University of Chicago
Laila H. Noureldin is a Sociology Ph.D. student the University of Chicago. Her research interests lie in migration processes and their impact on social, political, and economic policies as well as identity construction, including both self-selective and assigned labels. Specifically, she examines the racialization of American Muslim immigrants including racial identity formation within generational processes and subsequent perceptions of discrimination based on these racial categories. Her current study examines the association between national ancestry and perceived levels of discrimination. Additionally, immigrant generation-levels are used to determine how this perceived discrimination is experienced across generations among individuals of the same national ancestry. This is part of her larger project on American Muslims, which examines how religiosity and immigrant generation-levels are related to American Muslim integration, using the nationally representative 2011 Pew Muslim American Survey.
Noureldin earned a Masters in Sociology from the University of Chicago where she examined the association between religiosity markers and primary self-identification among American Muslims using a series of binary logistic regression models.

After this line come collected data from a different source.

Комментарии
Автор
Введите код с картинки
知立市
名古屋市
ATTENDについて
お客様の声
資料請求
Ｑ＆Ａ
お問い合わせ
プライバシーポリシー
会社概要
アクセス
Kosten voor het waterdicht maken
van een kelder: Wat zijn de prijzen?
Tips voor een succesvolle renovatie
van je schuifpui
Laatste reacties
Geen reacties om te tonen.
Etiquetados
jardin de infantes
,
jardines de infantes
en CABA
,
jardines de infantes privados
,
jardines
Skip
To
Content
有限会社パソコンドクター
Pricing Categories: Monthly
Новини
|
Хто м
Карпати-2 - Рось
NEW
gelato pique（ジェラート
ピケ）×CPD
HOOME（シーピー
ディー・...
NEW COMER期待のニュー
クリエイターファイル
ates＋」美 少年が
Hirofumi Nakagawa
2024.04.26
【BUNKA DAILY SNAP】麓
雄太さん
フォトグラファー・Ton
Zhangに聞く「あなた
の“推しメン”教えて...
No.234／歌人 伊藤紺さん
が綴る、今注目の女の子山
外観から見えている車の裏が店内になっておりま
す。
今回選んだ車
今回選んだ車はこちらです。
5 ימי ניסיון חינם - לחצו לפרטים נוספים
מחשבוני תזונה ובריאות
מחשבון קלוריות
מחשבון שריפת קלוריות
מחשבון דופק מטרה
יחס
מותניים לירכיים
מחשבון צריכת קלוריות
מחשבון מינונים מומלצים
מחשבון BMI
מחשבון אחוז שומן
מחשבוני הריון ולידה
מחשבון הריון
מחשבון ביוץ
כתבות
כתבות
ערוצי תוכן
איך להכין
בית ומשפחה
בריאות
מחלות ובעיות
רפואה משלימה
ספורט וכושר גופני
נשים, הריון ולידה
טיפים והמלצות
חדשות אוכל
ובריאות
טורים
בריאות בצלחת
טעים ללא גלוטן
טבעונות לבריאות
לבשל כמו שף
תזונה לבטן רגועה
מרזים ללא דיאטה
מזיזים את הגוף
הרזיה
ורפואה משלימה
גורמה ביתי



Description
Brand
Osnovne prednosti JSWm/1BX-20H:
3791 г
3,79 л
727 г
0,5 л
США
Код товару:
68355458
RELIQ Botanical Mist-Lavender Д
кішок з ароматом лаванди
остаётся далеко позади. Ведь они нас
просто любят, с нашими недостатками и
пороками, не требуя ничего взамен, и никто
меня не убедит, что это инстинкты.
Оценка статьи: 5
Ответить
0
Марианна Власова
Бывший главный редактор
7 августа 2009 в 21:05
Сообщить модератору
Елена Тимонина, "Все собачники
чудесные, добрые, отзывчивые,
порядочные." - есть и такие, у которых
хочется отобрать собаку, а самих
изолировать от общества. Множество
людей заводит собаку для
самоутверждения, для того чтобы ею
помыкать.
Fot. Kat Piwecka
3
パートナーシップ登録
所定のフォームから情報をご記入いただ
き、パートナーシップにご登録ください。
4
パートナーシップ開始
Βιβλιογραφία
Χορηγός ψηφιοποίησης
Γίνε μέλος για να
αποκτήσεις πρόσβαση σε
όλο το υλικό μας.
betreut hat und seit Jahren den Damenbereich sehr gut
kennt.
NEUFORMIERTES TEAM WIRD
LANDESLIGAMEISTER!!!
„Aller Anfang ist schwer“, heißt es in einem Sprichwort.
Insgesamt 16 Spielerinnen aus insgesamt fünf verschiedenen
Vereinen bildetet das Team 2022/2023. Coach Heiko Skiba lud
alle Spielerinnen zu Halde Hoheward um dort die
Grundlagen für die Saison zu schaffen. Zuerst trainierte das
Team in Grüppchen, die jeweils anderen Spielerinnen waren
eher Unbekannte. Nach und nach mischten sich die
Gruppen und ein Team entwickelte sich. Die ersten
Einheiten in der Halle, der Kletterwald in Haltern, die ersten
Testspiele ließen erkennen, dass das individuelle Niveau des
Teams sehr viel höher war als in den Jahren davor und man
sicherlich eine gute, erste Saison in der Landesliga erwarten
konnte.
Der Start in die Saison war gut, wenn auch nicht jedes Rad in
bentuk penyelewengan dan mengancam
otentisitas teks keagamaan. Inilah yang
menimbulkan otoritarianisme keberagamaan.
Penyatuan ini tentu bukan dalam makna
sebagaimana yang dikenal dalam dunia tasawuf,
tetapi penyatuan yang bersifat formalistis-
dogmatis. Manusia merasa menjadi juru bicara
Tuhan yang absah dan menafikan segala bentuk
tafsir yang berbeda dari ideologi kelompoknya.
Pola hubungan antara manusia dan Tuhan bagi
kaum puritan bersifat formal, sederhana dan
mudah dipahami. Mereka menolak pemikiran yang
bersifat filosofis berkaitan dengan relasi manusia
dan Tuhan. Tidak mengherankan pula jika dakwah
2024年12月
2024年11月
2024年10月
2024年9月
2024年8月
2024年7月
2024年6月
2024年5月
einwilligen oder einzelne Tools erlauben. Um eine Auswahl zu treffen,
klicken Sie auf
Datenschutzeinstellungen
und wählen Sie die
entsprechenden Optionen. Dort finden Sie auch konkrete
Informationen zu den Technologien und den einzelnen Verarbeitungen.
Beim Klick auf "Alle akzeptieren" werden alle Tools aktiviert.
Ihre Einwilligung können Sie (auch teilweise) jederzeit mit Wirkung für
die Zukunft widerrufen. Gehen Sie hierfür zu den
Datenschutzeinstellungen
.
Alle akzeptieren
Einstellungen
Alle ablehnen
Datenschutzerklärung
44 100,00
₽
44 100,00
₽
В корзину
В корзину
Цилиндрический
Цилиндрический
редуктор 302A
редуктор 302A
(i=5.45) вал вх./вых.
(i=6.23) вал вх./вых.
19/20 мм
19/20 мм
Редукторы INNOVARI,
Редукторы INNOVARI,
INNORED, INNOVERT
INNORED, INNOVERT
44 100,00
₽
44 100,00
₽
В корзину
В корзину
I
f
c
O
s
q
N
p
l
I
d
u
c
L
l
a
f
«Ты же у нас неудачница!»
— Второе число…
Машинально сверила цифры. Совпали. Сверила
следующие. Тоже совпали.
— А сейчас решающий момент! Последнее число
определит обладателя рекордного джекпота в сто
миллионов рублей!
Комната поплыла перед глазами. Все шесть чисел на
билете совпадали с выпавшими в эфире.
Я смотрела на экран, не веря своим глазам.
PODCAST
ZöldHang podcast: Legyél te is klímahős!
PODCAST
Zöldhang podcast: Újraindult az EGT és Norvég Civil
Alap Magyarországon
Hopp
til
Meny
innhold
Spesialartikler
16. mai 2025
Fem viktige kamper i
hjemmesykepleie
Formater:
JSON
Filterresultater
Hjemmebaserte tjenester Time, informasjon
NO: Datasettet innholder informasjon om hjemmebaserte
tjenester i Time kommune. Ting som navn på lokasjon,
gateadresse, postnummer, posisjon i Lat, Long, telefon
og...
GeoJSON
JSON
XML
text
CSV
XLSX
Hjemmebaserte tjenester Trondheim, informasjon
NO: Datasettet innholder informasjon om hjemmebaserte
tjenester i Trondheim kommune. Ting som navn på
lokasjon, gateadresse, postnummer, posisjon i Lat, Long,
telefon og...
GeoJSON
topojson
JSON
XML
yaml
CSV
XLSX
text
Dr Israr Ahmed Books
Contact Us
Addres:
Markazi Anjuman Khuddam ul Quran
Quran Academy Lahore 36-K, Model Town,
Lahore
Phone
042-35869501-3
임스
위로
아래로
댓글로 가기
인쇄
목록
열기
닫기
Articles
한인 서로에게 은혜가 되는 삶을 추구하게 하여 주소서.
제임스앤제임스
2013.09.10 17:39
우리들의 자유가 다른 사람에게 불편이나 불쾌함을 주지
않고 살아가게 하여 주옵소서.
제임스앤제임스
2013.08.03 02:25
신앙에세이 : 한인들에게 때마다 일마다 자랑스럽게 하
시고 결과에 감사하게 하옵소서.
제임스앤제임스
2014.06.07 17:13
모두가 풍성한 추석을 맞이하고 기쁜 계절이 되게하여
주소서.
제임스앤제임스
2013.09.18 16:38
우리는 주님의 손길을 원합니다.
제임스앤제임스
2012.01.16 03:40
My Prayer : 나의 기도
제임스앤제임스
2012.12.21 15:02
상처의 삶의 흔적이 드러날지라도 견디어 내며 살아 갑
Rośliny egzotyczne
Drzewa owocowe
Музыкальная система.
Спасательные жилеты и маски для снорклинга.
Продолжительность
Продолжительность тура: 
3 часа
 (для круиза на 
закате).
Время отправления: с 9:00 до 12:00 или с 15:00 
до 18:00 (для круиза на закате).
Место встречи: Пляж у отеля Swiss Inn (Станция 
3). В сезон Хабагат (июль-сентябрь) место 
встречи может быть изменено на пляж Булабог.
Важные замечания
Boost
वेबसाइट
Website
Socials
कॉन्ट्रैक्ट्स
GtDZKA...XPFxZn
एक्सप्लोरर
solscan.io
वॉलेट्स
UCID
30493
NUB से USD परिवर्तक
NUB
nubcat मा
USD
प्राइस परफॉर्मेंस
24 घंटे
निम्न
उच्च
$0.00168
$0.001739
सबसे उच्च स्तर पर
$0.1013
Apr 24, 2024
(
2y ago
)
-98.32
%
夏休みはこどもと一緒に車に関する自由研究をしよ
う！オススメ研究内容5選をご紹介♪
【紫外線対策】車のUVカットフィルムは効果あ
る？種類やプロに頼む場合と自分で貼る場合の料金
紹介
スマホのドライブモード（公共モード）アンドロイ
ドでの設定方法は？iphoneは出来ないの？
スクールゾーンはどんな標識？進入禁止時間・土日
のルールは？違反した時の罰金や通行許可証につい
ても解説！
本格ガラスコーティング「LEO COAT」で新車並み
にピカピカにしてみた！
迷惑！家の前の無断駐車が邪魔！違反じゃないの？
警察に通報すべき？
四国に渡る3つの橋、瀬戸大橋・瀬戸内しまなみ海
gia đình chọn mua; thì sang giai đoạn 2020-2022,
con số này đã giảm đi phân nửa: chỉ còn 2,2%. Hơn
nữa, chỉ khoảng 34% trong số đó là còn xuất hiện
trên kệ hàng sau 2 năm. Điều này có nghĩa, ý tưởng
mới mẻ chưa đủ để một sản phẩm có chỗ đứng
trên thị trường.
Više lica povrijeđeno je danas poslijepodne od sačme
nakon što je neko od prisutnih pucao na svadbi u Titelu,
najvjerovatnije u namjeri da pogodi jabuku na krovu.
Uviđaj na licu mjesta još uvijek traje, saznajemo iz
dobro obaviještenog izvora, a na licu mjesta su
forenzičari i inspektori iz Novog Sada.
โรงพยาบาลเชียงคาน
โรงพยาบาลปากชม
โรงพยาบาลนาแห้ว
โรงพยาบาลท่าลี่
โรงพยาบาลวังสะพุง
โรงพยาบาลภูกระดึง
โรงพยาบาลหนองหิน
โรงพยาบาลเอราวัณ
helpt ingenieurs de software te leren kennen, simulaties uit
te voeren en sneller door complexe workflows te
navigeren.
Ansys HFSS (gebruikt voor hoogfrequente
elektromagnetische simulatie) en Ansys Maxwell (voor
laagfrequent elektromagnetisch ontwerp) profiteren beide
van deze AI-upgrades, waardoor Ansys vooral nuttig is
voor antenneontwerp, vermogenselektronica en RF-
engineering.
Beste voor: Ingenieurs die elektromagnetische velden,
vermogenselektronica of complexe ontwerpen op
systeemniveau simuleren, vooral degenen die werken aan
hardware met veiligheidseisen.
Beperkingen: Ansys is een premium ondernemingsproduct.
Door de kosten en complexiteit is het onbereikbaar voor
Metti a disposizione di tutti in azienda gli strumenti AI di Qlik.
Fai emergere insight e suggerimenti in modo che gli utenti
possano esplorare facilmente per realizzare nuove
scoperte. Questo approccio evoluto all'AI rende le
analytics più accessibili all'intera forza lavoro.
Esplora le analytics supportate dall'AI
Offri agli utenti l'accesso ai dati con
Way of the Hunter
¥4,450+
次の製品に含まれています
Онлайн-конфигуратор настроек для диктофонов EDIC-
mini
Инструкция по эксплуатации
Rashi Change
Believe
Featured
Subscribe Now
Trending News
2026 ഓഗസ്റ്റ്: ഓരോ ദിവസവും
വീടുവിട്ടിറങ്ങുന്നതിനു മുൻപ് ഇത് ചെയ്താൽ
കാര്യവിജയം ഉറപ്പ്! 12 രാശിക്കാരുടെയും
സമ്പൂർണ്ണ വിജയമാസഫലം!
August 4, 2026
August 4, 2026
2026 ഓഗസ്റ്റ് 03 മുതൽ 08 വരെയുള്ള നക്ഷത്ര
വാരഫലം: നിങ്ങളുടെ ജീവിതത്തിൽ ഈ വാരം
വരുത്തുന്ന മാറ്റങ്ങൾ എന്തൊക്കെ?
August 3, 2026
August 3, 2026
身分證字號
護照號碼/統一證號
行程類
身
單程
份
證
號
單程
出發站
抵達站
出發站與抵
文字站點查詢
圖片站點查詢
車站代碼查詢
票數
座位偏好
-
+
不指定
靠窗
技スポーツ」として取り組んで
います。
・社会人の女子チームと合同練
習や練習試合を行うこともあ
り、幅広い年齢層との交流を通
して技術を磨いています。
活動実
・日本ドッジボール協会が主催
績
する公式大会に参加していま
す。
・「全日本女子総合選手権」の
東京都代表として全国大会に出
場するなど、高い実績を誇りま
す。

She received a Masters of Education in Literacy Curriculum and Instruction from American University, where she foregrounded the importance of culturally race-related research through her thesis, advocating for the use of African American English (AAE) as an instructional tool for language and literacy acquisition among emergent African American readers. Her research was inspired by her time as a literacy teacher in a D.C., inner-city, elementary, public-charter school. She received a B.A. in Sociology and Arabic Language and Culture from Georgetown University. Her undergraduate senior thesis, which earned the 2011 Hoggson Award for Excellence in Sociology, is a historical-comparative piece that explains the sociological transformations and symbolic representation of the Islamic ‘veil’ in Egypt and Turkey during two distinct time periods, 1920 to 1939 and 1970 to 2011. Laila has grown up between the United States, primarily Los Angeles and Washington D.C., and the Middle East.